What you are asked to do | Transcribe all records, preserving every character.

Records from a dataset |

"""

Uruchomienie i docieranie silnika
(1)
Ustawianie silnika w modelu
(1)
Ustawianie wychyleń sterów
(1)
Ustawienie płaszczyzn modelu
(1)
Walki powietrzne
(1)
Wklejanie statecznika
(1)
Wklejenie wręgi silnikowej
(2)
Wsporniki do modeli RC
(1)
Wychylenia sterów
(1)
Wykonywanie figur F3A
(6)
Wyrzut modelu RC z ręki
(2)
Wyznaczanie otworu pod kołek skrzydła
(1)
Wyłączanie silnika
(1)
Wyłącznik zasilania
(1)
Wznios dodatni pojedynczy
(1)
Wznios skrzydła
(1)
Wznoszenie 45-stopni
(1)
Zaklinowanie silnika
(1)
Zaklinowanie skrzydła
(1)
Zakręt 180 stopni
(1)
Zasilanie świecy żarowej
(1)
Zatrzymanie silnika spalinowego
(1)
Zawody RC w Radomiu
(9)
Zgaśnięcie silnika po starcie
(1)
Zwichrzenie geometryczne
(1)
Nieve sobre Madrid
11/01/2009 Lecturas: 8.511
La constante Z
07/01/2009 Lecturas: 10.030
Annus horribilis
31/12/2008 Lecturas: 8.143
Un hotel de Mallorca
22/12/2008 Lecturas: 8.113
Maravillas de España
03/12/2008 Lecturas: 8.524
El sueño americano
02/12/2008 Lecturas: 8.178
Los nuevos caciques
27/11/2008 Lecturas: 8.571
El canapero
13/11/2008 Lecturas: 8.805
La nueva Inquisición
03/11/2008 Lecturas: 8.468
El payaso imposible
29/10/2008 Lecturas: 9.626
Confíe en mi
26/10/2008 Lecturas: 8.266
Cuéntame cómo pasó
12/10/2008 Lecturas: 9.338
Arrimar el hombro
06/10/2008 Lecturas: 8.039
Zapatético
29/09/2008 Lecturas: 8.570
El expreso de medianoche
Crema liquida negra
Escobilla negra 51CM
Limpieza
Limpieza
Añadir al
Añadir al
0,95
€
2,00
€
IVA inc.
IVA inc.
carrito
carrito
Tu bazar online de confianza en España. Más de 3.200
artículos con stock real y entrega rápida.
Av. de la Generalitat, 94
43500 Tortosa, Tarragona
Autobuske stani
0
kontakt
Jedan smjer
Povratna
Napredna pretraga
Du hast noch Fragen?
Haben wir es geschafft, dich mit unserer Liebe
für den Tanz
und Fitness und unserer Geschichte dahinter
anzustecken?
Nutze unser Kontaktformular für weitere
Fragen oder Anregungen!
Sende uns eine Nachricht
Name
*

"""

Your response |
Uruchomienie i docieranie silnika
(1)
Ustawianie silnika w modelu
(1)
Ustawianie wychyleń sterów
(1)
Ustawienie płaszczyzn modelu
(1)
Walki powietrzne
(1)
Wklejanie statecznika
(1)
Wklejenie wręgi silnikowej
(2)
Wsporniki do modeli RC
(1)
Wychylenia sterów
(1)
Wykonywanie figur F3A
(6)
Wyrzut modelu RC z ręki
(2)
Wyznaczanie otworu pod kołek skrzydła
(1)
Wyłączanie silnika
(1)
Wyłącznik zasilania
(1)
Wznios dodatni pojedynczy
(1)
Wznios skrzydła
(1)
Wznoszenie 45-stopni
(1)
Zaklinowanie silnika
(1)
Zaklinowanie skrzydła
(1)
Zakręt 180 stopni
(1)
Zasilanie świecy żarowej
(1)
Zatrzymanie silnika spalinowego
(1)
Zawody RC w Radomiu
(9)
Zgaśnięcie silnika po starcie
(1)
Zwichrzenie geometryczne
(1)
Nieve sobre Madrid
11/01/2009 Lecturas: 8.511
La constante Z
07/01/2009 Lecturas: 10.030
Annus horribilis
31/12/2008 Lecturas: 8.143
Un hotel de Mallorca
22/12/2008 Lecturas: 8.113
Maravillas de España
03/12/2008 Lecturas: 8.524
El sueño americano
02/12/2008 Lecturas: 8.178
Los nuevos caciques
27/11/2008 Lecturas: 8.571
El canapero
13/11/2008 Lecturas: 8.805
La nueva Inquisición
03/11/2008 Lecturas: 8.468
El payaso imposible
29/10/2008 Lecturas: 9.626
Confíe en mi
26/10/2008 Lecturas: 8.266
Cuéntame cómo pasó
12/10/2008 Lecturas: 9.338
Arrimar el hombro
06/10/2008 Lecturas: 8.039
Zapatético
29/09/2008 Lecturas: 8.570
El expreso de medianoche
Crema liquida negra
Escobilla negra 51CM
Limpieza
Limpieza
Añadir al
Añadir al
0,95
€
2,00
€
IVA inc.
IVA inc.
carrito
carrito
Tu bazar online de confianza en España. Más de 3.200
artículos con stock real y entrega rápida.
Av. de la Generalitat, 94
43500 Tortosa, Tarragona
Autobuske stani
0
kontakt
Jedan smjer
Povratna
Napredna pretraga
Du hast noch Fragen?
Haben wir es geschafft, dich mit unserer Liebe
für den Tanz
und Fitness und unserer Geschichte dahinter
anzustecken?
Nutze unser Kontaktformular für weitere
Fragen oder Anregungen!
Sende uns eine Nachricht
Name
*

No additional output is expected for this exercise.